May Leana, Schwartz David D, Frugé Ernest, Laufman Larry, Holm Suzanne, Kamdar Kala, Harris Lynnette, Brackett Julienne, Unal Sule, Tanyildiz Gulsah, Bryant Rosalind, Suzawa Hilary, Dreyer Zoann, Okcu M Fatih

机构信息

*Section of Emergency Medicine, Children's Hospital of Colorado, Aurora, CO †Department of Pediatrics, Section of Psychology ‡Department of Pediatrics, Section of Hematology-Oncology, Texas Children's Cancer Center §Department of Medicine, Section of General Medicine, Baylor College of Medicine, Houston ∥Department of Psychiatry, Pauline Allen Gill Center for Cancer and Blood Disorders, Dallas, TX.

出版信息

J Pediatr Hematol Oncol. 2017 Apr;39(3):e143-e149. doi: 10.1097/MPH.0000000000000723.
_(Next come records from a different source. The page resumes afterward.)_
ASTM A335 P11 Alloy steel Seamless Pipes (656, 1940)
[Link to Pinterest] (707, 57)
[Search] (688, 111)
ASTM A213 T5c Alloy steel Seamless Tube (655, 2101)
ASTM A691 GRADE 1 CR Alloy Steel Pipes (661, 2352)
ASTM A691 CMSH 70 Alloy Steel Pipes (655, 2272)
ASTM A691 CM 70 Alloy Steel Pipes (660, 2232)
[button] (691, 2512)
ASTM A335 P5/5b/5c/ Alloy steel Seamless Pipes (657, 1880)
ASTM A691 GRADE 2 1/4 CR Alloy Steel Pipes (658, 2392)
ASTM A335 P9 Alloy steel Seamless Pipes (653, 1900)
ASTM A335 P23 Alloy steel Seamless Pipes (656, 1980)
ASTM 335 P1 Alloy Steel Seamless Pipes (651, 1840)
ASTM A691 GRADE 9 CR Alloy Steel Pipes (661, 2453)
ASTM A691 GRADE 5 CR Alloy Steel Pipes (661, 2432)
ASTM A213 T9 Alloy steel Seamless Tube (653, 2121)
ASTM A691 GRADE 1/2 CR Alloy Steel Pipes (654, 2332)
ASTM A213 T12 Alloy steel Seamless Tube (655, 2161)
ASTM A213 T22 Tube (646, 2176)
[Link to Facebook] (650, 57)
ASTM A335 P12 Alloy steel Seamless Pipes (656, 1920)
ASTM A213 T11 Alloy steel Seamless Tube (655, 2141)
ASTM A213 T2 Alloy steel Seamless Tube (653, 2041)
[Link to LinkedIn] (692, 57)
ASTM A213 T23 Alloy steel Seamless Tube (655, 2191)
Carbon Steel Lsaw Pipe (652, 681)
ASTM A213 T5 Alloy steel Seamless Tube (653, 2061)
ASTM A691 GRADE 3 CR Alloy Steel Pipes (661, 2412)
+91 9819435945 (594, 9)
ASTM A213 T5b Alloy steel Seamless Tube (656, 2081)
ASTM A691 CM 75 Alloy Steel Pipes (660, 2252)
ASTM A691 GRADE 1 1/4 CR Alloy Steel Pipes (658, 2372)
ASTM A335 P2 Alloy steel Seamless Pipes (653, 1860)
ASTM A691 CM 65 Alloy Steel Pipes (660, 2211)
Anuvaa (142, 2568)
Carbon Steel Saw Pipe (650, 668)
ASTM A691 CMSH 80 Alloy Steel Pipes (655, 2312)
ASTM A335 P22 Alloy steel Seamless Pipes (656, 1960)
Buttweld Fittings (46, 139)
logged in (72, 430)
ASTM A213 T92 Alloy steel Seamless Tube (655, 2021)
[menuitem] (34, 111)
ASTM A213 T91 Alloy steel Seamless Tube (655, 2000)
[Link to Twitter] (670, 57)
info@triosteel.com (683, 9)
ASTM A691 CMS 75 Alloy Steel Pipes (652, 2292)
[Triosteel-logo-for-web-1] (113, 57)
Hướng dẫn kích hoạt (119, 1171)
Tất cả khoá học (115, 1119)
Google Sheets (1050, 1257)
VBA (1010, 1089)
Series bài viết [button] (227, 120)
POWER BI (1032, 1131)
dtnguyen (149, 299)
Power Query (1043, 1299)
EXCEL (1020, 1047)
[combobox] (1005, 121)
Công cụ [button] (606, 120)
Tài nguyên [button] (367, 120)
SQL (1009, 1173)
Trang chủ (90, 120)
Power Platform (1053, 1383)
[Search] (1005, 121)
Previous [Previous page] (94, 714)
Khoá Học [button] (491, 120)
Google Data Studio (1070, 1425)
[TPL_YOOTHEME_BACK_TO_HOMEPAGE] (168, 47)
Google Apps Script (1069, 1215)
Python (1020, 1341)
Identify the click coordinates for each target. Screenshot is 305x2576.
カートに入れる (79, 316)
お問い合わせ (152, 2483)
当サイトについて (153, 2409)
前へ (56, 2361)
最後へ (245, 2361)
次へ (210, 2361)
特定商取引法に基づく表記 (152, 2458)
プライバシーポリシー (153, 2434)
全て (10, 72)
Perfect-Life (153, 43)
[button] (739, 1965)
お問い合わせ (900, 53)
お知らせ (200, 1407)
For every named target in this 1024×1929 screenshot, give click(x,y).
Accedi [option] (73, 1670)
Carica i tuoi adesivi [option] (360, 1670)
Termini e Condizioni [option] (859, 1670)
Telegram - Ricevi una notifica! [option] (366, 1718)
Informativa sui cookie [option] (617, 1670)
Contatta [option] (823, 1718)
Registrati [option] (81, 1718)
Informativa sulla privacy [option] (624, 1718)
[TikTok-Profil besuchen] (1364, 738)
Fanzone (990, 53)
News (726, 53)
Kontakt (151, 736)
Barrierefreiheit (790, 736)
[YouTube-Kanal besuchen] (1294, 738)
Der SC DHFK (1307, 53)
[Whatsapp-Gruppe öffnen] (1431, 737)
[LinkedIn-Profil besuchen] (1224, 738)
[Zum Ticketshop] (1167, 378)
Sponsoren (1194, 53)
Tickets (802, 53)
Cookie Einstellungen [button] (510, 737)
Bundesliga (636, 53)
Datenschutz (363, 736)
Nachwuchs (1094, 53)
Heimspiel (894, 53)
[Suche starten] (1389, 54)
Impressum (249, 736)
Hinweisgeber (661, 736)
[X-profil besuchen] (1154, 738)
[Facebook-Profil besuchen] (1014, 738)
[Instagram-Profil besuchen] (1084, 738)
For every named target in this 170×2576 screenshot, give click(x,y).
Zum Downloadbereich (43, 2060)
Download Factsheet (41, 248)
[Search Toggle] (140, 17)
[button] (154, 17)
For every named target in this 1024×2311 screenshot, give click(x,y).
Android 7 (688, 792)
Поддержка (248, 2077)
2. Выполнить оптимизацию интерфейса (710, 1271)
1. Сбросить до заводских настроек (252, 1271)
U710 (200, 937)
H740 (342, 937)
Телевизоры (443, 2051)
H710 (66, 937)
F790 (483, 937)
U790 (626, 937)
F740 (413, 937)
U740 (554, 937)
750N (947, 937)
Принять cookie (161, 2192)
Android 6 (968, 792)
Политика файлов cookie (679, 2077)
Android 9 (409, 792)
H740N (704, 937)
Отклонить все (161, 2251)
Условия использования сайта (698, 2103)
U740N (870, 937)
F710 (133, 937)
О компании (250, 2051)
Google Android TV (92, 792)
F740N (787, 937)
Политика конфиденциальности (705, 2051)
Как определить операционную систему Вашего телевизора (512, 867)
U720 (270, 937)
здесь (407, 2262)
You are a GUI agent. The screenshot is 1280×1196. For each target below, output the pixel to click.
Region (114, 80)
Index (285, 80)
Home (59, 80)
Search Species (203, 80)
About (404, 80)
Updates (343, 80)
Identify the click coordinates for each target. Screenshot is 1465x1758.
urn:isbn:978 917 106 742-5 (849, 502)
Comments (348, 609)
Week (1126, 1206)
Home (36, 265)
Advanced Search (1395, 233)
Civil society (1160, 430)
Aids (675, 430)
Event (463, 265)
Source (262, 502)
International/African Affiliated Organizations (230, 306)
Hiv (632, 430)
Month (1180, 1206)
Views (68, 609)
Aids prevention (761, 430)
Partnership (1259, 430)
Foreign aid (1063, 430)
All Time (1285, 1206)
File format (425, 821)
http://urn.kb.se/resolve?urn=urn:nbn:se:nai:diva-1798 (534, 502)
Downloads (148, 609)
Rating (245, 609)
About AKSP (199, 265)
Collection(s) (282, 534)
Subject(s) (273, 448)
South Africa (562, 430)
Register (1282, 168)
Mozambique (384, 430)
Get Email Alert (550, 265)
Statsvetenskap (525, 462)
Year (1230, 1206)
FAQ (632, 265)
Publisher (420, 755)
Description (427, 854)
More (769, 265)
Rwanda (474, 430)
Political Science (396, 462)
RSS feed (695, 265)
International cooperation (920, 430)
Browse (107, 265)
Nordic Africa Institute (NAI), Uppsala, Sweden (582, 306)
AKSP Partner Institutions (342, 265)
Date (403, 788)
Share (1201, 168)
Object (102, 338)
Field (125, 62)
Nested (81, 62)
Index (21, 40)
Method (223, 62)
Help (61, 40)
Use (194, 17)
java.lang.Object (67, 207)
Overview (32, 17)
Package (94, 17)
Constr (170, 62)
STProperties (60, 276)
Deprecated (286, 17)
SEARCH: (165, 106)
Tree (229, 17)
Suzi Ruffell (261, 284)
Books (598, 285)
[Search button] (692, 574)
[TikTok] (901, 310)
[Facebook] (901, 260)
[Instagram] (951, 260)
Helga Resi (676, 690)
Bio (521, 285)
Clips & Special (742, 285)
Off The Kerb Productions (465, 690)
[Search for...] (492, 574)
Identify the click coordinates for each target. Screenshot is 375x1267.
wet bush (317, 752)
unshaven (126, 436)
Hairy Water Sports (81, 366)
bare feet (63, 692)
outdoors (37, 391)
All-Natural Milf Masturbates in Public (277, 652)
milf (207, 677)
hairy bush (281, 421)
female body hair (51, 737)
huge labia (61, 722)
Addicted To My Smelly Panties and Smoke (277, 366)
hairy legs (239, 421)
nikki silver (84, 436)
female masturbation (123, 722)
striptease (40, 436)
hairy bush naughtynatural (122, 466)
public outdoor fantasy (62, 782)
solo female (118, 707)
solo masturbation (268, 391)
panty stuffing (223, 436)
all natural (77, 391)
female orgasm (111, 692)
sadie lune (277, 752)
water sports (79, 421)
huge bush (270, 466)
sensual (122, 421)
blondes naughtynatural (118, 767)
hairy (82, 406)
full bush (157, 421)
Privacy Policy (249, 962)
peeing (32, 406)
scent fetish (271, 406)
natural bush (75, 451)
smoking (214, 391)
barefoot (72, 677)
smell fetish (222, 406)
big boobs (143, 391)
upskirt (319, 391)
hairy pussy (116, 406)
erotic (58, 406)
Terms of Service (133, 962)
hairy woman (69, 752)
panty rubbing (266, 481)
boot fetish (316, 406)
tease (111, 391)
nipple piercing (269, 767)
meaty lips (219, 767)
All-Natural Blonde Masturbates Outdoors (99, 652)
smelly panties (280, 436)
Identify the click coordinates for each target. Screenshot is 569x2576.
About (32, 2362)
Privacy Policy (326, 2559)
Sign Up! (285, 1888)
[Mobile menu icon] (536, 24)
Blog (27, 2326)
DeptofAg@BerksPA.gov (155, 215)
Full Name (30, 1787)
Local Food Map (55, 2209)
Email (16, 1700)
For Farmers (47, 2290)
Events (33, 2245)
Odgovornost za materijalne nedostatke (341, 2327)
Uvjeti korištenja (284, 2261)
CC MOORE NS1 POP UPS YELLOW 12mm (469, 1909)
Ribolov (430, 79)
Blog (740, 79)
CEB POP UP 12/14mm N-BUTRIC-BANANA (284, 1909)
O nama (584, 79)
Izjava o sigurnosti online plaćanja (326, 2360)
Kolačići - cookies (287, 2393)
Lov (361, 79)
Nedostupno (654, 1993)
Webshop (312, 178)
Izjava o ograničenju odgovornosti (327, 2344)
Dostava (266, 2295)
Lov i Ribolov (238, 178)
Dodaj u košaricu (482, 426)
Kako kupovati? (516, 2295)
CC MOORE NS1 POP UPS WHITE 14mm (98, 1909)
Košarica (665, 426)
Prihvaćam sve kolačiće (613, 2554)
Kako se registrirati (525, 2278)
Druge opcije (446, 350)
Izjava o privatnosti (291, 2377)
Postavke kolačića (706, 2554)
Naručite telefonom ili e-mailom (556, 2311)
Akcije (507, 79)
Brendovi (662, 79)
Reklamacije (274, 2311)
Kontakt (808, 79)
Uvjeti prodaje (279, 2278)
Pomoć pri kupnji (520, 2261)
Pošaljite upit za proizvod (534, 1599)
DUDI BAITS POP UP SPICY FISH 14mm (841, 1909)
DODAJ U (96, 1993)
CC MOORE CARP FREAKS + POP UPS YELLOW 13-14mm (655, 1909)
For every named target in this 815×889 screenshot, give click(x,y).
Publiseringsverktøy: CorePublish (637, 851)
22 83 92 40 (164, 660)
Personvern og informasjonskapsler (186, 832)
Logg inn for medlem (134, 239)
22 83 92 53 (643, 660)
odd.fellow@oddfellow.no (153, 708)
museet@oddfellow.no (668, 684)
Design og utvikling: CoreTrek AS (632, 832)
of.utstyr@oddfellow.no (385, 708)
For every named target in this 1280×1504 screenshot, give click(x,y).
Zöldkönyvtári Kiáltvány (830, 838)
DOI:10.1097/MPH.0000000000000723
PMID:27984354
Abstract

Attendance to follow-up care after completion of cancer treatment is an understudied area. We examined demographic, clinical, and socioeconomic predictors of follow-up by pediatric cancer patients at a large center in 442 newly diagnosed patients using multivariable logistic regression analyses. Patients who did not return to clinic for at least 1000 days were considered lost to follow-up. Two hundred forty-two (54.8%) patients were lost. In multivariable analyses, the following variables were independent predictors of being lost to follow-up: treatment with surgery alone (odds ratio [OR]=6.7; 95% confidence interval [CI], 3.1-14.9), older age at diagnosis (reference, 0 to 4; ages, 5 to 9: OR=1.8, 95% CI, 1.1-3; ages, 10 to 14: OR=3.3; CI, 1.8-6.1; and ages, 15 and above: OR=4.8; CI, 2.1-11.7), lack of history of stem cell transplantation (OR=2, 95% CI, 1.04-3.7) and lack of insurance (OR=3.4; CI, 1.2-9.2). Hispanic patients had the best follow-up rates (53.7%) compared to whites and blacks (P=0.03). Attendance to long-term follow-up care is suboptimal in childhood cancer survivors. Predictors that were associated with nonattendance can be used to design targeted interventions to improve follow-up care for survivors of pediatric cancer.